Romer and Lawrence taken together shifted the treatment of us by them from the domain of criminalization, shunning, and shaming to tolerance. These cases stand for the proposition, among other things, that majoritarian revulsion of this minority cannot form the legitimate basis of our regulation by civil or criminal law.

Yet, as political scientist Wendy Brown argues in her forthcoming book on tolerance, (4) being tolerated is a liberal conceit that entails a set of dilemmas that may help us understand the complicated politics of same-sex marriage. Tolerance within liberalism works so long as that thing about you to be tolerated remains both private and individualized--that is to say, so long as it does not make a political claim. And, of course, that is exactly what the demand for recognition of same-sex marriage amounts to--a claim against the political, although articulated in the legal vernacular of rights. Justice Kennedy went to great lengths in his opinion in Lawrence to immunize the decision from the political--casting it again and again as a dispute about private conduct that entailed nothing with respect to political recognition of same-sex sex or same-sex coupling. This inoculation, I suspect, has failed miserably.

In the end, Justice Scalia was right--Lawrence emboldened, inspired, and indeed enabled the political claim that the state could no longer refuse to recognize same-sex marriages.
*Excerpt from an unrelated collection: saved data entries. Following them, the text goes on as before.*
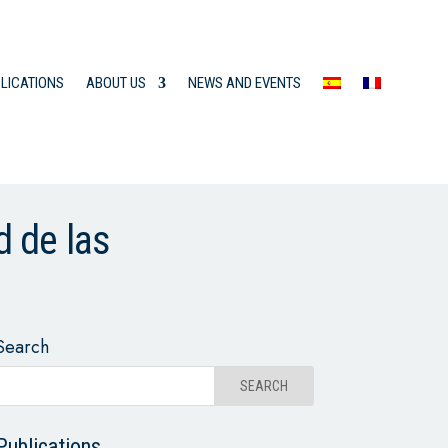
LICATIONS
ABOUT US
NEWS AND EVENTS
d de las
Search
Publications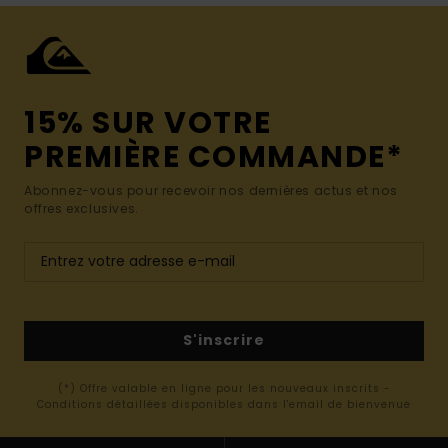
15% SUR VOTRE
PREMIÈRE COMMANDE*
Abonnez-vous pour recevoir nos dernières actus et nos
offres exclusives.
S'inscrire
(*) Offre valable en ligne pour les nouveaux inscrits -
Conditions détaillées disponibles dans l'email de bienvenue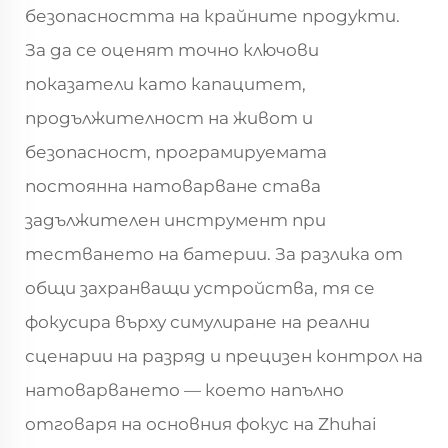
безопасността на крайните продукти.
За да се оценят точно ключови
показатели като капацитет,
продължителност на живот и
безопасност, програмируемата
постоянна натоварване става
задължителен инструмент при
тестването на батерии. За разлика от
общи захранващи устройства, тя се
фокусира върху симулиране на реални
сценарии на разряд и прецизен контрол на
натоварването — което напълно
отговаря на основния фокус на Zhuhai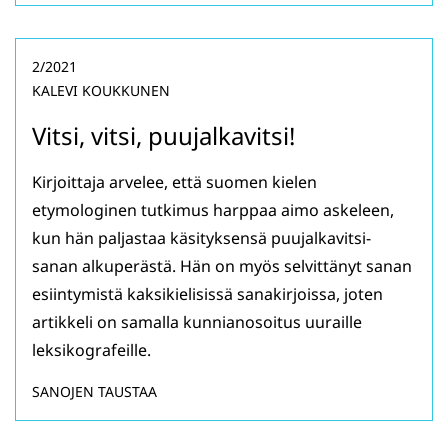
2/2021
KALEVI KOUKKUNEN
Vitsi, vitsi, puujalkavitsi!
Kirjoittaja arvelee, että suomen kielen
etymologinen tutkimus harppaa aimo askeleen,
kun hän paljastaa käsityksensä puujalkavitsi-
sanan alkuperästä. Hän on myös selvittänyt sanan
esiintymistä kaksikielisissä sanakirjoissa, joten
artikkeli on samalla kunnianosoitus uuraille
leksikografeille.
SANOJEN TAUSTAA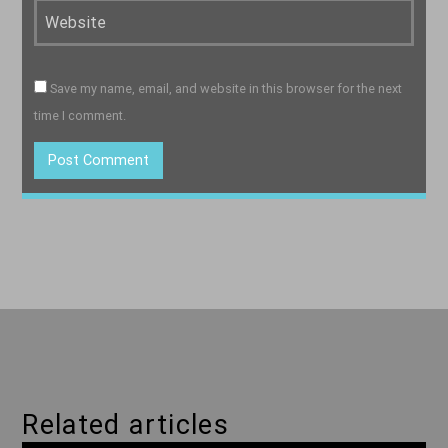
Save my name, email, and website in this browser for the next
time I comment.
Related articles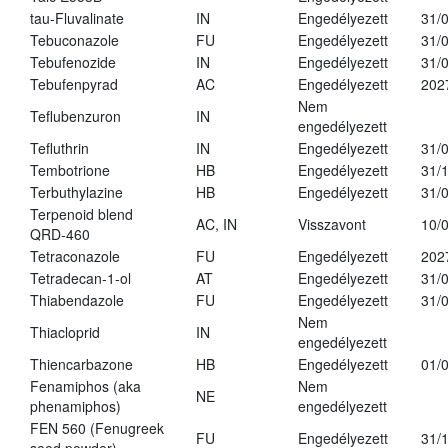
tau-Fluvalinate
IN
Engedélyezett
31/
Tebuconazole
FU
Engedélyezett
31/
Tebufenozide
IN
Engedélyezett
31/
Tebufenpyrad
AC
Engedélyezett
202
Nem
Teflubenzuron
IN
engedélyezett
Tefluthrin
IN
Engedélyezett
31/
Tembotrione
HB
Engedélyezett
31/
Terbuthylazine
HB
Engedélyezett
31/
Terpenoid blend
AC, IN
Visszavont
10/
QRD-460
Tetraconazole
FU
Engedélyezett
202
Tetradecan-1-ol
AT
Engedélyezett
31/
Thiabendazole
FU
Engedélyezett
31/
Nem
Thiacloprid
IN
engedélyezett
Thiencarbazone
HB
Engedélyezett
01/
Fenamiphos (aka
Nem
NE
phenamiphos)
engedélyezett
FEN 560 (Fenugreek
FU
Engedélyezett
31/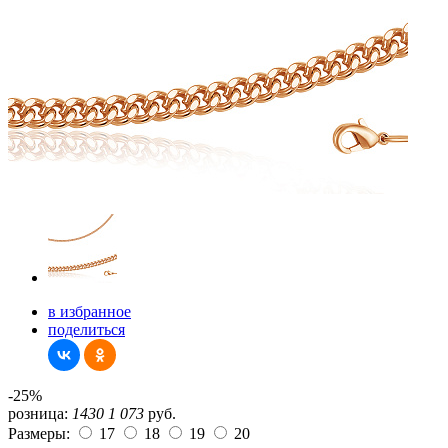
в избранное
поделиться
-25%
розница:
1430
1 073
руб.
Размеры:
17
18
19
20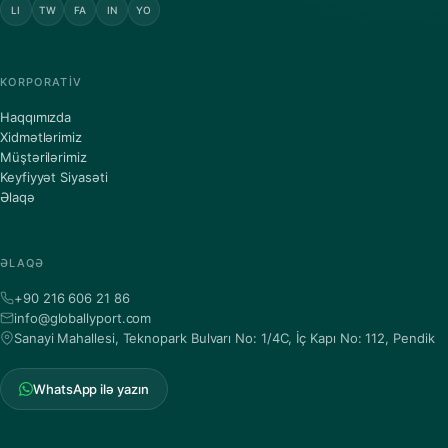
LI
TW
FA
IN
YO
KORPORATIV
Haqqımızda
Xidmətlərimiz
Müştərilərimiz
Keyfiyyət Siyasəti
Əlaqə
ƏLAQƏ
+90 216 606 21 86
info@globallyport.com
Sanayi Mahallesi, Teknopark Bulvarı No: 1/4C, İç Kapı No: 112, Pendik
WhatsApp ilə yazın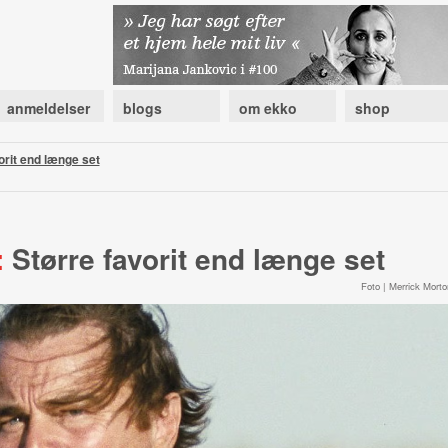
anmeldelser
blogs
om ekko
shop
orit end længe set
:
Større favorit end længe set
Foto | Merrick Morto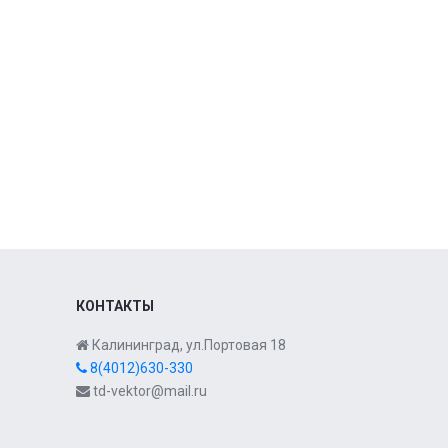
КОНТАКТЫ
Калининград, ул.Портовая 18
8(4012)630-330
td-vektor@mail.ru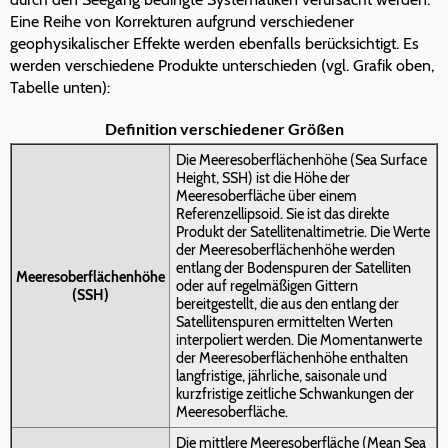
Eine Reihe von Korrekturen aufgrund verschiedener
geophysikalischer Effekte werden ebenfalls berücksichtigt. Es
werden verschiedene Produkte unterschieden (vgl. Grafik oben,
Tabelle unten):
Definition verschiedener Größen
Die Meeresoberflächenhöhe (Sea Surface
Height, SSH) ist die Höhe der
Meeresoberfläche über einem
Referenzellipsoid. Sie ist das direkte
Produkt der Satellitenaltimetrie. Die Werte
der Meeresoberflächenhöhe werden
entlang der Bodenspuren der Satelliten
Meeresoberflächenhöhe
oder auf regelmäßigen Gittern
(SSH)
bereitgestellt, die aus den entlang der
Satellitenspuren ermittelten Werten
interpoliert werden. Die Momentanwerte
der Meeresoberflächenhöhe enthalten
langfristige, jährliche, saisonale und
kurzfristige zeitliche Schwankungen der
Meeresoberfläche.
Die mittlere Meeresoberfläche (Mean Sea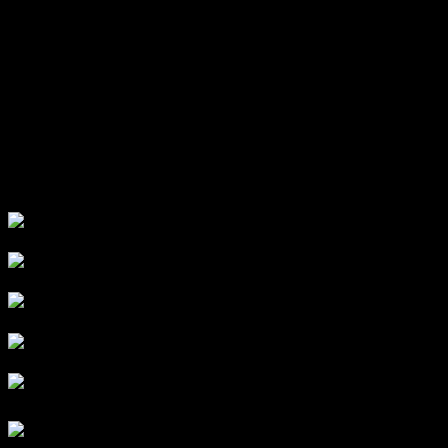
1. Azzam Haroki
2. Paduan Suara Al Quds
3. Nadjah Squad
4. Nafafira feat Fia
5. SMJ (Sahabat Musisi Jalanan)
Palestine Live Update (Syaikh dan Anak Palestina)
Lelang Donasi
Live Moment Bersama Anak Palestina
Doa Bersama
Ahad, 23 Mei 2021
15.30 WIB – Selesai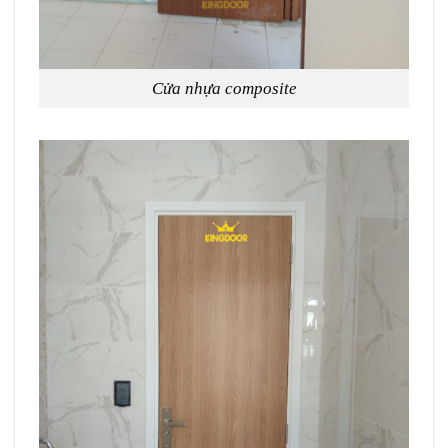
Cửa nhựa composite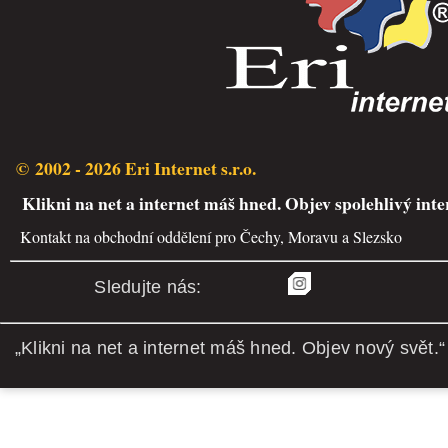
© 2002 - 2026 Eri Internet s.r.o.
Klikni na net a internet máš hned. Objev spolehlivý inte
Kontakt na obchodní oddělení pro Čechy, Moravu a Slezsko
Sledujte nás:
„Klikni na net a internet máš hned. Objev nový svět.“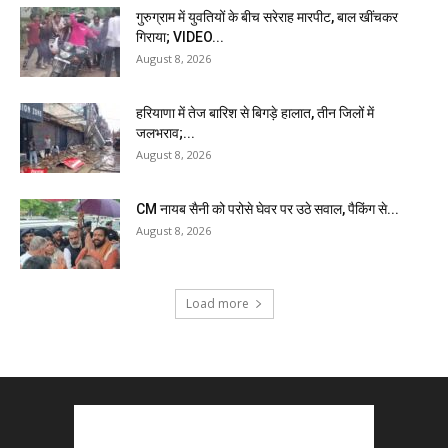
गुरुग्राम में युवतियों के बीच सरेराह मारपीट, बाल खींचकर
गिराया; VIDEO...
August 8, 2026
हरियाणा में तेज बारिश से बिगड़े हालात, तीन जिलों में
जलभराव;...
August 8, 2026
CM नायब सैनी को परोसे घेवर पर उठे सवाल, पैकिंग से...
August 8, 2026
Load more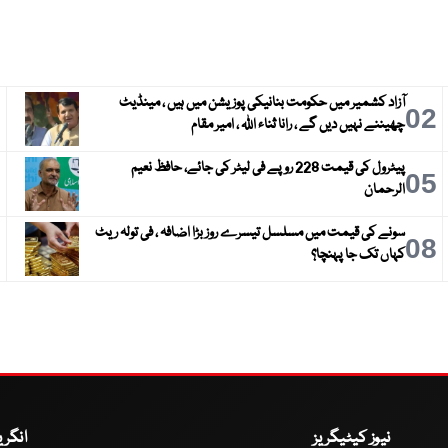
آزاد کشمیر میں حکومت بنانیکی پوزیشن میں ہیں ، مینڈیٹ
3
02
چھیننے نہیں دیں گے ، رانا ثناء اللہ ، امیر مقام
پیٹرول کی قیمت 228 روپے فی لیٹر کی جائے، حافظ نعیم
6
05
الرحمان
سونے کی قیمت میں مسلسل تیسرے روز بڑا اضافہ ، فی تولہ ریٹ
9
08
کہاں تک جا پہنچا؟
نیوز کیٹیگریز
انگر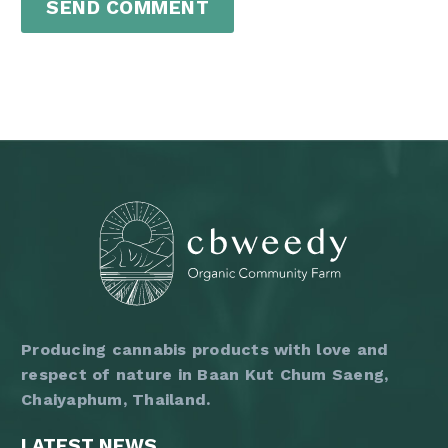
SEND COMMENT
Producing cannabis products with love and
respect of nature in Baan Kut Chum Saeng,
Chaiyaphum, Thailand.
LATEST NEWS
We should note, however, that the shift from decriminalization to recognition of same-sex partnerships requires more, or indeed something else than, an argument based on tolerance. Those who advocate for same-sex marriage are not asking that the majority bracket the disgust they hold for us so long as our sex is privatized and individualized. Rather, this is a public argument of a collective nature--we want to be included in "We the People."